It's been three years, but SpaceX's Falcon Heavy might finally launch again this month
It's been a while since SpaceX launched Falcon Heavy to orbit.
A string of payload delays has stopped the heavy-duty rocket from hitting the launch pad since the summer of 2019.
Now though, as per a report from SpaceFlightNow, a military spokesperson has announced Falcon Heavy may finally fly again as soon as October 28 from Kennedy Space Center in Florida. The 28-engine rocket, SpaceX's most powerful operational launch system, will lift a delayed national security mission for the U.S. Space Force.
SpaceX's Falcon Heavy will finally fly again
The upcoming Falcon Heavy mission, codenamed USSF-44, will come hot on the heels of SpaceX and NASA's Crew-5 astronaut mission, which launched a Russian astronaut as well as the first native American astronaut to the International Space Station (ISS).
USSF-44 is expected to launch from Launch Complex 39A, and SpaceX team members will prepare the launch pad ahead of the mission. Unlike Falcon 9, Falcon Heavy uses three Falcon boosters, instead of one, in order to triple the total thrust and lift heavier payloads into orbit. The exact launch time has not been released yet.
It will be SpaceX's fourth launch of Falcon Heavy and its first time using the launch system since June 2019. The reason Falcon Heavy hasn't flown for so long is largely due to payload delays as well as the logistical complexity of these missions compared with SpaceX's Falcon 9 missions, which typically launch smaller satellites, payloads, and crew.
The USSF-44 mission, for example, was originally meant to launch near the end of 2020, but it has been delayed by issues with the U.S. Space Force payload set to launch aboard Falcon Heavy. The Space Force has revealed very little information about the payload of USSF-44.
The U.S. Space Force's mystery payload
We do know, though, that USSF-44 will launch a microsatellite called TETRA 1, built by Millennium Space Systems, a subsidiary of Boeing.
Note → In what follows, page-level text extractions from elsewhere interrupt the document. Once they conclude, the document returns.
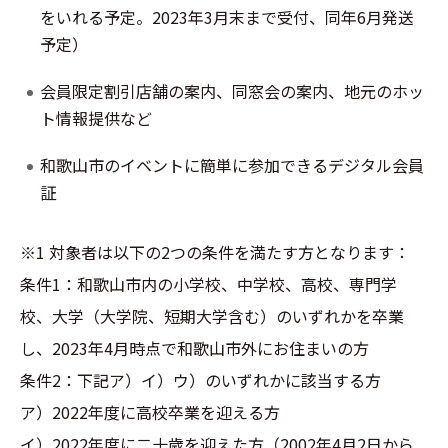
をいれる予定。2023年3月末まで受付、同年6月発送
予定）
会員限定割引店舗の案内、同窓会の案内、地元のホッ
ト情報提供など
和歌山市のイベントに簡単に参加できるデジタル会員
証
※1 対象者は以下の2つの条件を満たす方となります：
条件1：和歌山市内の小学校、中学校、高校、専門学
校、大学（大学院、短期大学含む）のいずれかを卒業
し、2023年4月時点で和歌山市外にお住まいの方
条件2：下記ア）イ）ウ）のいずれかに該当する方
ア）2022年度に高校卒業を迎える方
イ）2022年度に二十歳を迎えた方（2002年4月2日から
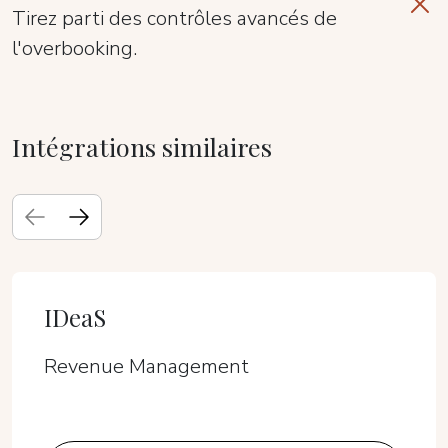
Tirez parti des contrôles avancés de
l'overbooking.
Intégrations similaires
IDeaS
Revenue Management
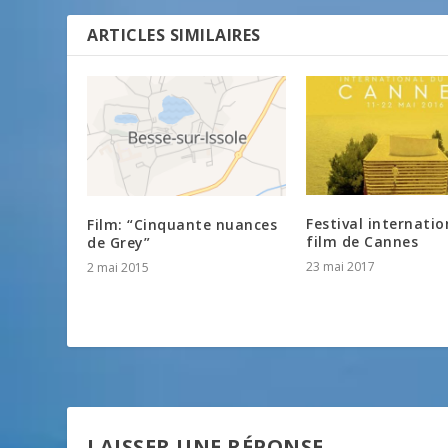
ARTICLES SIMILAIRES
Festival internatio
Film: “Cinquante nuances
film de Cannes
de Grey”
23 mai 2017
2 mai 2015
LAISSER UNE RÉPONSE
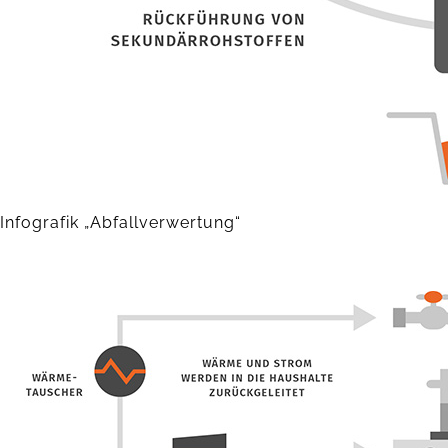
Infografik „Abfallverwertung“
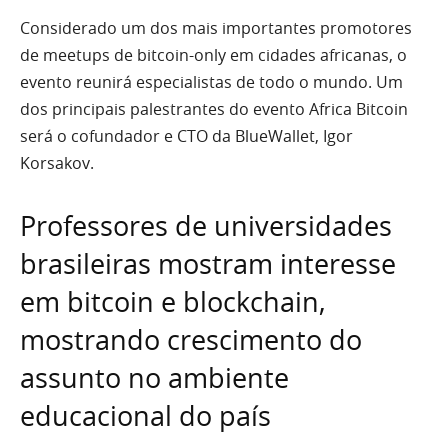
Considerado um dos mais importantes promotores
de meetups de bitcoin-only em cidades africanas, o
evento reunirá especialistas de todo o mundo. Um
dos principais palestrantes do evento Africa Bitcoin
será o cofundador e CTO da BlueWallet, Igor
Korsakov.
Professores de universidades
brasileiras mostram interesse
em bitcoin e blockchain,
mostrando crescimento do
assunto no ambiente
educacional do país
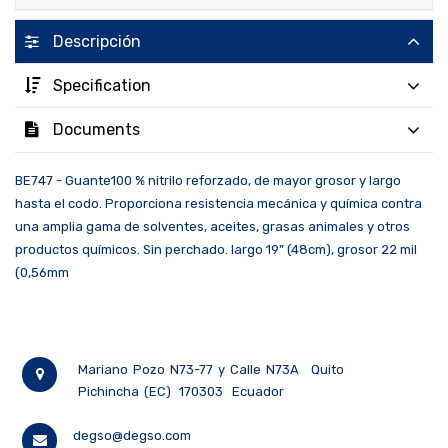
Descripción
Specification
Documents
BE747 - Guante100 % nitrilo reforzado, de mayor grosor y largo
hasta el codo. Proporciona resistencia mecánica y química contra
una amplia gama de solventes, aceites, grasas animales y otros
productos químicos. Sin perchado. largo 19” (48cm), grosor 22 mil
(0,56mm
Mariano Pozo N73-77 y Calle N73A
Quito
Pichincha (EC)
170303
Ecuador
degso@degso.com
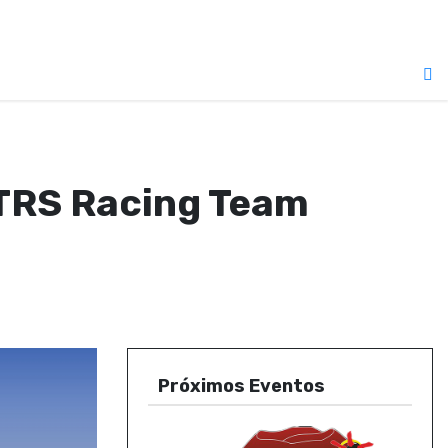
e TRS Racing Team
Próximos Eventos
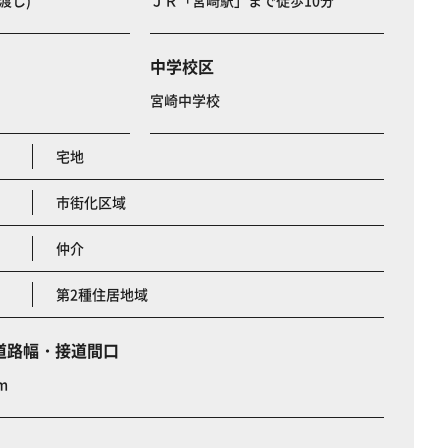
渡し)
ＪＲ「宮崎駅」まで徒歩10分
中学校区
宮崎中学校
宅地
市街化区域
仲介
第2種住居地域
道路幅・接道間口
m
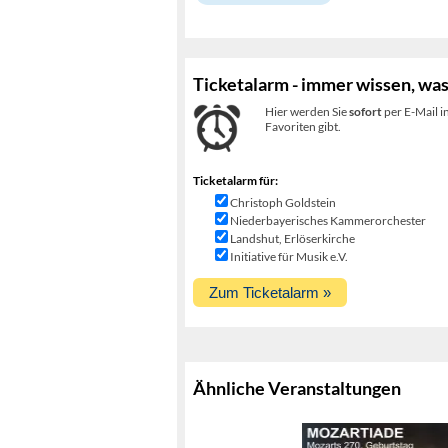
Ticketalarm - immer wissen, was
Hier werden Sie
sofort
per E-Mail i
Favoriten gibt.
Ticketalarm für:
Christoph Goldstein
Niederbayerisches Kammerorchester
Landshut, Erlöserkirche
Initiative für Musik e.V.
Ähnliche Veranstaltungen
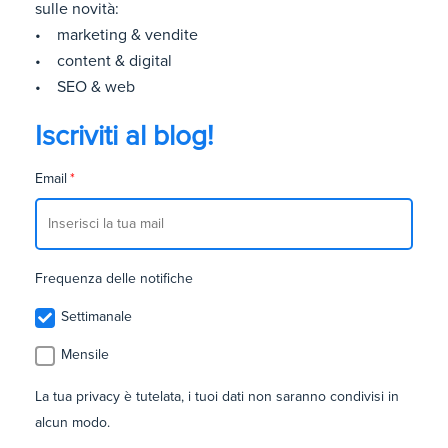
sulle novità:
• marketing & vendite
• content & digital
• SEO & web
Iscriviti al blog!
Email
*
Frequenza delle notifiche
Settimanale
Mensile
La tua privacy è tutelata, i tuoi dati non saranno condivisi in
alcun modo.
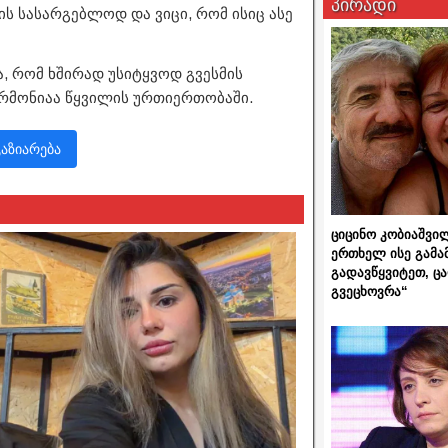
პირადი
ის სასარგებლოდ და ვიცი, რომ ისიც ასე
ა, რომ ხშირად უსიტყვოდ გვესმის
არმონიაა წყვილის ურთიერთობაში.
გაზიარება
ციცინო კობიაშვი
ერთხელ ისე გამა
გადავწყვიტეთ, ც
გვეცხოვრა“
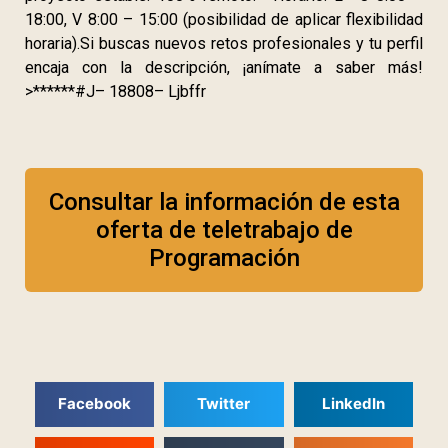
18:00, V 8:00 – 15:00 (posibilidad de aplicar flexibilidad
horaria).Si buscas nuevos retos profesionales y tu perfil
encaja con la descripción, ¡anímate a saber más!
>******#J– 18808– Ljbffr
Consultar la información de esta
oferta de teletrabajo de
Programación
Facebook
Twitter
LinkedIn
As per SpaceFlightNow, Space Force officials said that the satellite is designed to "prototype missions and tactics, techniques and procedures in and around geosynchronous Earth orbit." Aside from that, the U.S. Space Force originally also announced it will launch another spacecraft on USSF-44, though its use and specifications remain classified.
It is worth noting that original documents show the combined mass of the Space Force's payload would be roughly 8,200 pounds or about 3.7 metric tons. The TETRA 1 satellite would likely only be a small fraction of that total weight.
Falcon Heavy will deliver the mysterious payload to a high-altitude geosynchronous orbit — an orbit that allows a satellite to match Earth's rotation — roughly 22,000 miles (35,405 km) above the equator. The launch system's upper stage will perform several burns to reach that altitude, and it will be one of SpaceX's most technically challenging launches to date.
Falcon Heavy versus Starship
With roughly 5 million pounds of thrust at liftoff, Falcon Heavy is the world's most powerful operational rocket system. SpaceX is also, of course, working on getting its fully reusable Starship rocket into orbit.
If Starship delivers on its promise, it will generate approximately 17 million pounds of thrust. The rocket, which will also act as a lunar lander for NASA's upcoming Artemis III mission, has undergone a number of static fire engine tests in recent months ahead of launch.
CEO Elon Musk recently announced on Twitter that the much-hyped Mars-bound launch system could finally perform its maiden orbital flight in November. Either way, it's a year full of milestones for SpaceX, as the private space firm breaks its own record for most launches in a year with every consecutive launch.